Job Information
Willis Towers Watson Site Reliability Engineer Architect - Monitoring and Alerting in South Jordan, Utah
Our engineering team has built the largest private Medicare marketplace in the country. We passionately focus on the continuous improvement of the systems we build and the culture we promote. We build a platform that provides the best possible support to our customers who are shopping for insurance, and where our insurance carriers can be confident that their products are accurately and impartially represented.
The Role
We are looking for an Architect to join our Monitoring and Alerting team. This position is responsible for leading the design of platforms used by two dozen engineering teams to instrument monitoring and alerting for application and infrastructure resources. This team is embedded within our Platform Engineering Group.
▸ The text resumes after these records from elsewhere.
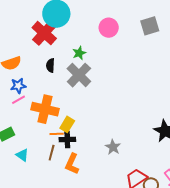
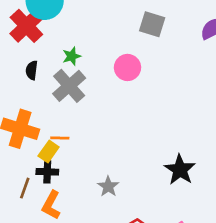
gray square: (150, 26) -> (152, 24), moved, turned 30
pink circle: (109, 28) -> (127, 67), moved
orange line: (57, 134) -> (60, 138), moved

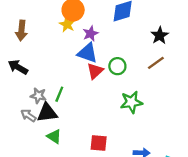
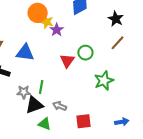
yellow star: (67, 24) -> (47, 22), moved
blue triangle: (87, 53) -> (25, 53), moved
gray arrow: (28, 116) -> (60, 106), moved

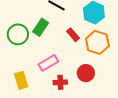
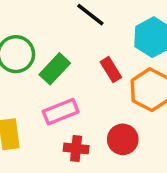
green rectangle: (41, 27) -> (55, 69), moved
We operate in a complex, multi-tenant, hybrid cloud and on-premises infrastructure that spans both the Windows and Linux OS. We strive for security, reliability, and automation in line with DevOps and Site Reliability Engineering principles. If you are passionate about learning and improvement through metrics and automation, and passionate about engendering that mindset in others, we want to hear from you.
Responsibilities
Communication
Explore new ways of improving communication between other Site Reliability Engineers and with other teams
Promote inclusion and collaboration between various functional disciplines
Write and maintain architectural, stakeholder, and policy documentation
Innovation
Encourage and inspire others to innovate
Make improvements to internal processes to reduce lead time and increase deployment frequency
Identify improvements to the quality, security, and performance of our infrastructure
Increase the velocity with which teams deliver, leveraging expertise from various functional disciplines
Identify how to remediate production incidents more quickly and safely while reducing the frequency of outages
Participate in department Communities of Practice, actively engaging with other teams and departments to collaborate on best practices and implementation strategy
Adhere to and advocate for best practices, including Infrastructure as Code, monitoring, high availability, disaster recovery, security, and DevOps methodologies
Use intuition, experience and understanding to create SLIs, SLOs, and SLAs
Contribute to capacity planning, advise and consult with teams who will be load/stress testing
Keep up with industry innovations, recommending new tools or practices when appropriate
Team Culture
Guide the culture and attitude of the team in an optimistic, proactive, and encouraging direction
Foster an environment where it is safe to fail and to learn from failure
Actively mentor peers, developing their expertise and inspiring others to innovate
Promote inclusion and collaboration between various functional disciplines
Initiative
Take an active role in estimating, planning, and managing your own tasks while aligning your efforts with your team
Provide timely assistance and remediation solutions during critical situations and production incidents
Document and share "lessons learned" from production, including blameless postmortems and root cause analysis
The Requirements
10+ years of hands-on experience with a majority of the following technologies, along with a willingness to become proficient in the remaining areas:
Windows and Linux Servers
Infrastructure monitoring with tools like Zabbix, Sensu, SolarWinds, etc.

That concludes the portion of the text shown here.